Parenting law
In 2014, the Government agreed not to introduce a parenting law within the Serious Crime Bill. This could have criminalised parents for raising children according to their religious beliefs.
It was to include a law carrying a maximum prison sentence of ten years for anyone who deliberately harmed a child’s “physical, intellectual, emotional, social or behavioural development”. Children’s groups claimed it was needed to protect children, but social workers already had the power to intervene under civil law if a child was being subjected to emotional neglect.

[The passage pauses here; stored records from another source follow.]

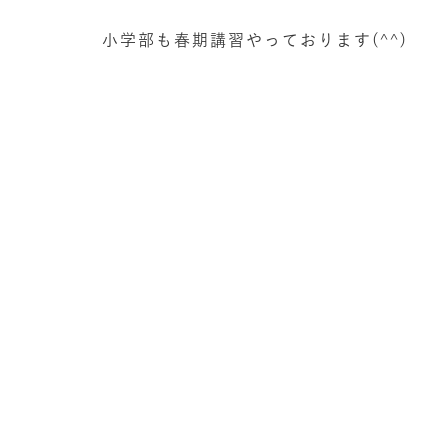
小学部も春期講習やっております(^^)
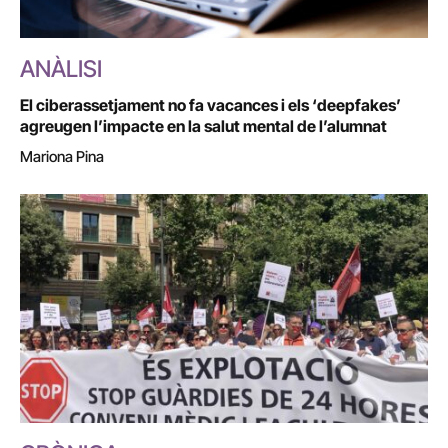
ANÀLISI
El ciberassetjament no fa vacances i els ‘deepfakes’
agreugen l’impacte en la salut mental de l’alumnat
Mariona Pina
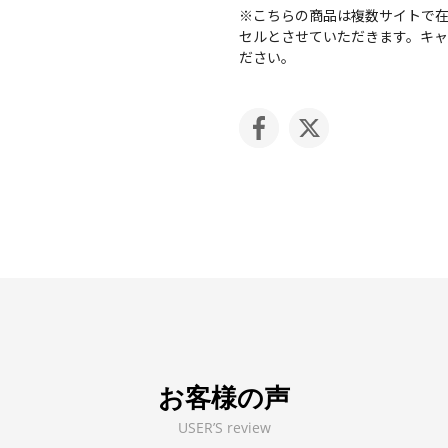
※こちらの商品は複数サイトで
セルとさせていただきます。キ
ださい。
お客様の声
USER’S review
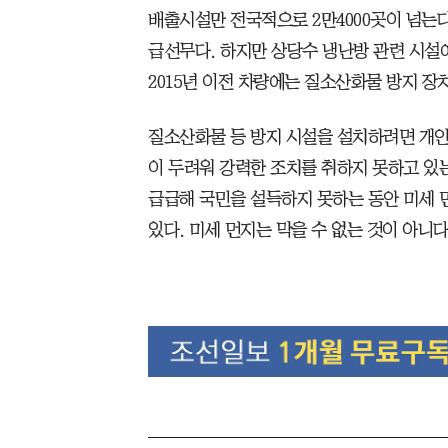
배출시설만 전국적으로 2만4000곳이 넘는
급선무다. 하지만 상당수 냉난방 관련 시설
2015년 이전 차량에는 질소산화물 방지 장치
질소산화물 등 방지 시설을 설치하려면 개인
이 두려워 강력한 조치를 취하지 못하고 있
급급해 국민을 설득하지 못하는 동안 미세 
있다. 미세 먼지는 막을 수 없는 것이 아니다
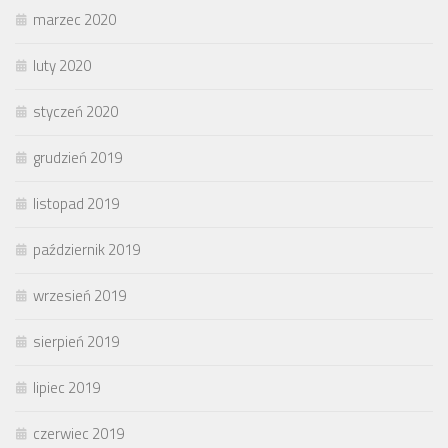
marzec 2020
luty 2020
styczeń 2020
grudzień 2019
listopad 2019
październik 2019
wrzesień 2019
sierpień 2019
lipiec 2019
czerwiec 2019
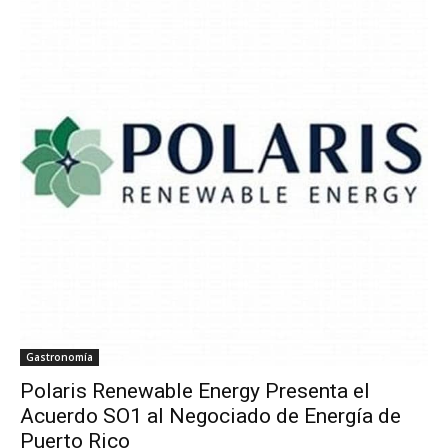
Gastronomía
Polaris Renewable Energy Presenta el
Acuerdo SO1 al Negociado de Energía de
Puerto Rico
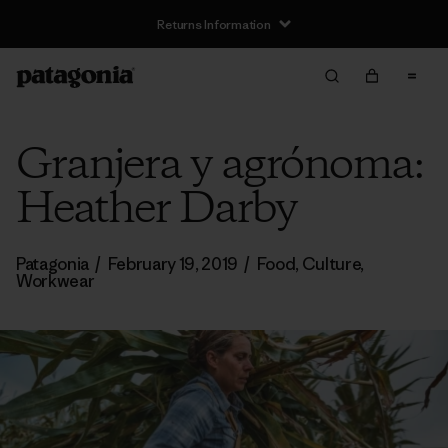
Returns Information
Granjera y agrónoma:
Heather Darby
Patagonia
/
February 19, 2019
/
Food
,
Culture
,
Workwear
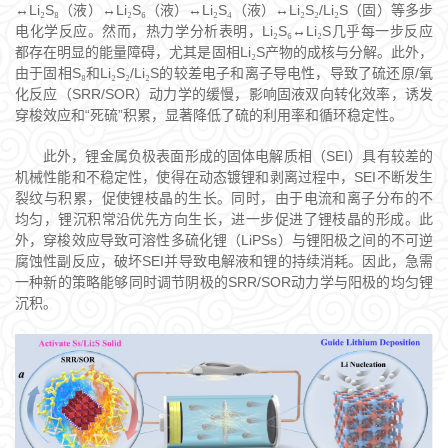
Li
S
（液）
Li
S
（液）
Li
S
（液）
Li
S
/Li
S
（固）等多步
↔
₂
₈
↔
₂
₆
↔
₂
₄
↔
₂
₂
₂
电化学反应。然而，热力学分析表明，
Li
S
Li
S
几乎每一步反应
₂
₆↔
₂
都存在明显的能量障碍，尤其是固相
Li
S
产物的成核与分解。此外，
₂
由于固相
S
和
Li
S
/Li
S
的较差电子和离子导电性，导致了硫还原
/
氧
₈
₂
₂
₂
化反应（
SRR/SOR
）动力学的缓慢，影响固液双向转化效率，诱发
穿梭效应和
“
死硫
”
积累，显著降低了硫的利用率和循环稳定性。
此外，锂金属负极表面形成的固体电解质相（
SEI
）具有较差的
机械性能和不稳定性，使得在动态镀锂和剥离过程中，
SEI
不断发生
裂纹与积累，促使锂枝晶的生长。同时，由于电流和离子分布的不
均匀，锂沉积常沿优先方向生长，进一步促进了锂枝晶的形成。此
外，穿梭效应导致可溶性多硫化锂（
LiPSs
）与锂阳极之间的不可逆
腐蚀性副反应，破坏
SEI
并导致电解液和锂的持续消耗。因此，急需
一种新的策略能够同时调节阴极的
SRR/SOR
动力学与阳极的均匀锂
沉积。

Responding to our campaign, in June 2014, Criminal Justice Minister Damian Green wrote to the Institute to say that the Serious Crime Bill would not criminalise parents who taught their children biblical principles.
In the end, the Bill simply modernised the language of the existing child cruelty offence to use the term ‘psychological suffering’ – without widening its remit.

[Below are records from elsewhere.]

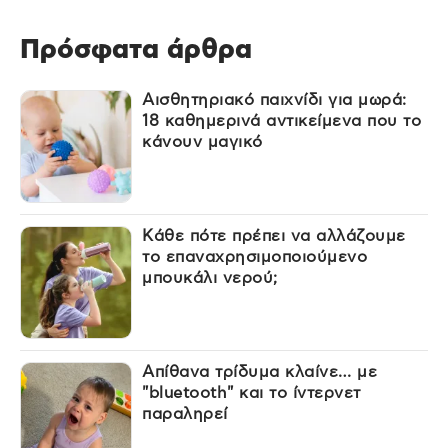
Πρόσφατα άρθρα
Αισθητηριακό παιχνίδι για μωρά:
18 καθημερινά αντικείμενα που το
κάνουν μαγικό
Κάθε πότε πρέπει να αλλάζουμε
το επαναχρησιμοποιούμενο
μπουκάλι νερού;
Απίθανα τρίδυμα κλαίνε… με
"bluetooth" και το ίντερνετ
παραληρεί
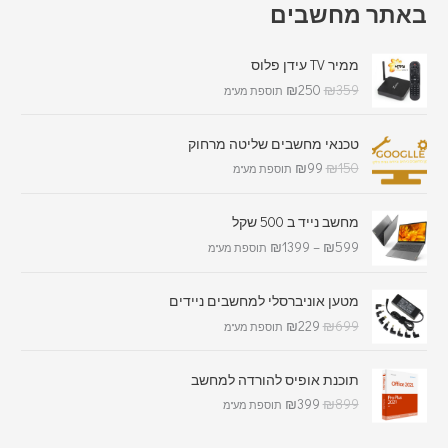
באתר מחשבים
ממיר TV עידן פלוס
₪
250
₪
359
תוספת מע"מ
טכנאי מחשבים שליטה מרחוק
₪
99
₪
150
תוספת מע"מ
מחשב נייד ב 500 שקל
₪
1399
–
₪
599
תוספת מע"מ
מטען אוניברסלי למחשבים ניידים
₪
229
₪
699
תוספת מע"מ
תוכנת אופיס להורדה למחשב
₪
399
₪
899
תוספת מע"מ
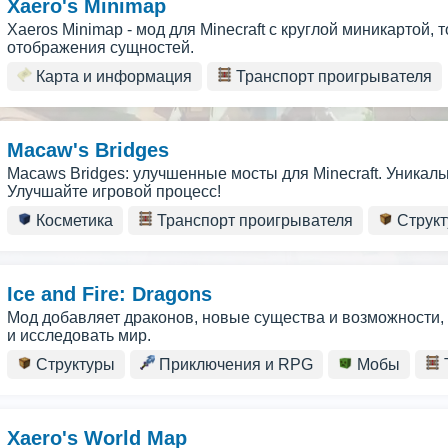
Xaero's Minimap
Xaeros Minimap - мод для Minecraft с круглой миникартой,
отображения сущностей.
Карта и информация
Транспорт проигрывателя
Macaw's Bridges
Macaws Bridges: улучшенные мосты для Minecraft. Уника
Улучшайте игровой процесс!
Косметика
Транспорт проигрывателя
Струк
Ice and Fire: Dragons
Мод добавляет драконов, новые существа и возможности, 
и исследовать мир.
Структуры
Приключения и RPG
Мобы
Xaero's World Map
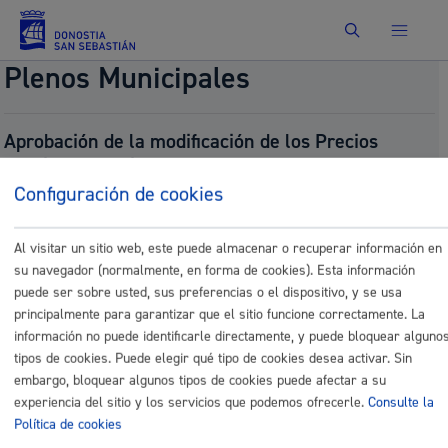
Buscar
Plenos Municipales
Aprobación de la modificación de los Precios
Públicos a partir del 1 de enero de 2026.
Configuración de cookies
Fecha del pleno:
11/27/2025
Comisión:
Comisión de Hacienda
Documentos
Al visitar un sitio web, este puede almacenar o recuperar información en
su navegador (normalmente, en forma de cookies). Esta información
7.-
puede ser sobre usted, sus preferencias o el dispositivo, y se usa
DIL_INT_DiktamenaPrezio_publikoak2026V2.ZD_sin
principalmente para garantizar que el sitio funcione correctamente. La
información no puede identificarle directamente, y puede bloquear alguno
tipos de cookies. Puede elegir qué tipo de cookies desea activar. Sin
embargo, bloquear algunos tipos de cookies puede afectar a su
experiencia del sitio y los servicios que podemos ofrecerle.
Consulte la
Comunícate con el Ayuntamiento de Donostia / San
Sebastián
Política de cookies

Simon Calvert made the following statement on behalf of the Institute:
“We are very pleased that the Government saw sense and backed away from this dangerous parenting law.
“We all want to protect children. But if this proposal had gone through, it would have harmed children by breaking up happy families. The state could have intervened at a very low level. Christians in particular would have fallen foul of the law, given the growing climate of hostility to the idea of bringing children up in the Christian faith, a climate fostered by militant secularism.
“Everyone hates cruelty. But hardline atheists believe teaching children that God made the world is intellectually cruel. This sort of law would have played into the hands of those who want to marginalise Christian parents.
“The fact that the Government changed its mind is a victory for common sense. We’re grateful to those who spoke out against these plans and put pressure on the Government to drop them.”
The Serious Crime Act received Royal Assent in 2015.